12 March 2001, 13:55  G10'S GEORGE: JAPAN ECONOMY LOSING MOMENTUM, NEEDS POLICY STEPS

--G10 Bankers See 2001 EMU Growth At "Around" 3%
--Would Like Stable Oil Prices At Current Levels
BASEL (MktNews) - The Japanese economy continues to lose momentum and has been expanding at a sluggish pace, indicating a need for a remedial policy response, Bank of England Governor Eddie George said Monday in his capacity as spokesman for the G10 group of central bankers.
"There was a clear sense ... of the (Japanese) economy remaining pretty sluggish," George said describing the tone of the G10 central bankers' latest regular meeting here.
"Possibly ... some indicators are loosing momentum," George continued in his briefing to reporters indicating that the situation required additional policy steps by Japanese authorities.
George did not comment on recent stimulative fiscal and monetary policy adjustments in Japan.
While the Japanese economy is "not in decline," as shown by fourth quarter GDP data, "clearly the situation is not as strong as we (G10)" and they (Japanese authorities) would wish it to be."
Indeed, he added, the country's problems "seem to be pretty broad based," George said.
Overall, the prospects for Japan's economy are for a "continuation of relatively modest growth," he said.

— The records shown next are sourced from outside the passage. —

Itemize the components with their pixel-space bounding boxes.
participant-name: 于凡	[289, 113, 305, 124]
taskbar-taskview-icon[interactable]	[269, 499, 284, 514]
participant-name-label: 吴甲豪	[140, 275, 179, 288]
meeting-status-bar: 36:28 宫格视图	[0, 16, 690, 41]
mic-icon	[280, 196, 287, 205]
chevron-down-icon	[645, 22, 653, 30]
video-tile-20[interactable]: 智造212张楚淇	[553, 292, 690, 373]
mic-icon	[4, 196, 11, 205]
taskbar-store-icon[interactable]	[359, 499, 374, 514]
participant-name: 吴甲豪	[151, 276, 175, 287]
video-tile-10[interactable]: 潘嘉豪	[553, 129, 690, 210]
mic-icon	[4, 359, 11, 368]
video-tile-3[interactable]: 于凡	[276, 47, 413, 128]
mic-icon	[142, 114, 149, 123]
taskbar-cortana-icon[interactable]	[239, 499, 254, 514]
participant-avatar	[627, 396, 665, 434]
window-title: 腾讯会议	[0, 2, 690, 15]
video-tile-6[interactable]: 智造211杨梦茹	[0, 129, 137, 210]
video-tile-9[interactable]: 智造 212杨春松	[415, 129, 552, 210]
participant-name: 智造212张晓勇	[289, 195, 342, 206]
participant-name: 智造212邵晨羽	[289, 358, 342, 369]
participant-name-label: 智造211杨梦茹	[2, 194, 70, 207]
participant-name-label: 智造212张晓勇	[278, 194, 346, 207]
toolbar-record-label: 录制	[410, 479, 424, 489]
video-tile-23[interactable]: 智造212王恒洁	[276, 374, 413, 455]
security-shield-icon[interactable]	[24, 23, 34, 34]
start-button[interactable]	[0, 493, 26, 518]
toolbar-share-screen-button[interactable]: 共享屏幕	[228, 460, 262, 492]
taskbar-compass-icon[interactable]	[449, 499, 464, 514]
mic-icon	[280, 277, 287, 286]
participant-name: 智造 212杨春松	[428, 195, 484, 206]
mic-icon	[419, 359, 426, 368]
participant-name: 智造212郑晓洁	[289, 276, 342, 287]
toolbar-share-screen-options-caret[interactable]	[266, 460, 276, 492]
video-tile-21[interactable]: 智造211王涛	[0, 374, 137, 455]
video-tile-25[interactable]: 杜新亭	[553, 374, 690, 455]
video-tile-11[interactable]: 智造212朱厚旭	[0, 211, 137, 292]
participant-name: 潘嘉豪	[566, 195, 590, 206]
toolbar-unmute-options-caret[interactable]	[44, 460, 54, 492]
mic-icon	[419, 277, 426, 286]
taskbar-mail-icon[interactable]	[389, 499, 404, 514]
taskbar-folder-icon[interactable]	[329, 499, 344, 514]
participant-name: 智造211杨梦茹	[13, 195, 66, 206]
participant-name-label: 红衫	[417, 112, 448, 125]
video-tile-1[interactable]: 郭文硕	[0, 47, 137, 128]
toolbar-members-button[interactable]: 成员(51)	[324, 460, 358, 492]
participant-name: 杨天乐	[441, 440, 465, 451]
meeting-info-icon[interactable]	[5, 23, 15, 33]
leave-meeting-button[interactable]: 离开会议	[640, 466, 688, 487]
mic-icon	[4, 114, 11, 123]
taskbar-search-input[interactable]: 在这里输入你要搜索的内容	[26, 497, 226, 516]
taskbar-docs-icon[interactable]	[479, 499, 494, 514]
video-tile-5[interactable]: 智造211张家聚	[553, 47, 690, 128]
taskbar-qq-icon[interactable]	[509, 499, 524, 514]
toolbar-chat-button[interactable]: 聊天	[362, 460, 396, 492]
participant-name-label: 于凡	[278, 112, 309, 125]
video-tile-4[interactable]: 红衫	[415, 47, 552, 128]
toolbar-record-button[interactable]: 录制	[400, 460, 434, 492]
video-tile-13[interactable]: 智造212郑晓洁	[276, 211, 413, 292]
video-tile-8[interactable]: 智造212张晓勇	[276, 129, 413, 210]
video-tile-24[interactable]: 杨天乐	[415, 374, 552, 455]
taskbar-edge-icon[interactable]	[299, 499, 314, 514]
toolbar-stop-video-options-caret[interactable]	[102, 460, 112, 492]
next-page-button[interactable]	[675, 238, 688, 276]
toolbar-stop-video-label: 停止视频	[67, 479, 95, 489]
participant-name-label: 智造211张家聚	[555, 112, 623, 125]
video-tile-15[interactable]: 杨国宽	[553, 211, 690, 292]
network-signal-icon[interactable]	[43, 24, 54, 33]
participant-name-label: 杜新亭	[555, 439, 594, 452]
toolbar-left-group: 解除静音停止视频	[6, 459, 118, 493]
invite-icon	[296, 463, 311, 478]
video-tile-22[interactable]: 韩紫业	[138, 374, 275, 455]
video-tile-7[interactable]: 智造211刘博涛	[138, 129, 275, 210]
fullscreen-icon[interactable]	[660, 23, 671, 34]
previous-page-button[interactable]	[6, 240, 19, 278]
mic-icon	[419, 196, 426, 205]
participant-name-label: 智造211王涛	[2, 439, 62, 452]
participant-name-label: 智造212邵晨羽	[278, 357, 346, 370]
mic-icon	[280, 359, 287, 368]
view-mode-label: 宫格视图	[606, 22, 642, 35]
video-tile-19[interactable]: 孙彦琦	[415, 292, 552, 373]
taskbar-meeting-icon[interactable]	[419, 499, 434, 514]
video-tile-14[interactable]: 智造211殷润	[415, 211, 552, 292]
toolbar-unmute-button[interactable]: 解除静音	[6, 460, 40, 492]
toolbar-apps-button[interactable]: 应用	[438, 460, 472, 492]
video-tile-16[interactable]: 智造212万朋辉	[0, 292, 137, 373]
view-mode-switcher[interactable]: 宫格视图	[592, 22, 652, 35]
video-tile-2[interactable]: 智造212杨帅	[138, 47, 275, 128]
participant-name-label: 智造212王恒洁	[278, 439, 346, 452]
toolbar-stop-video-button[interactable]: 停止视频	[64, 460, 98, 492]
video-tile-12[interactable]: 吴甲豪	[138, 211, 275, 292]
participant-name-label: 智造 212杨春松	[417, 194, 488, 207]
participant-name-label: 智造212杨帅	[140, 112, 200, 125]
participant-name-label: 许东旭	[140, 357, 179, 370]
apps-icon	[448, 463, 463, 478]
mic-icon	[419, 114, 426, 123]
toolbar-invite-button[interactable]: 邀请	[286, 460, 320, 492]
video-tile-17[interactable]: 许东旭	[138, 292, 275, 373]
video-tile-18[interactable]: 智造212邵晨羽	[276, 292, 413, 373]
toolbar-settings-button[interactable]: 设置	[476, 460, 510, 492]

Still, Japan needs to do more in terms of contributing to global economic growth, George indicated.
"Most of us would feel that the best thing for the global economy... is that Japan's expansion is sustained and, desirably, strengthened," George said.
"We expect the expansion to continue at a fairly modest level."
Turning to the eurozone, George said that the G10 central bankers expect economic growth of "around 3%" this year, or a "bit lower" than the figure seen for 2000. He added that "any kind of inflationary pressure is expected to moderate."
In other remarks, George expressed the G10's desire "to see relatively stable oil prices at current levels." He appeared to express optimism that oil prices have peaked, despite the prospect that oil producing countries could take steps to lower production in the spring and summer to prevent a sharp fall in prices as demand declines due to seasonal conditions.
"I would say 'so far, so good' on that front," George added.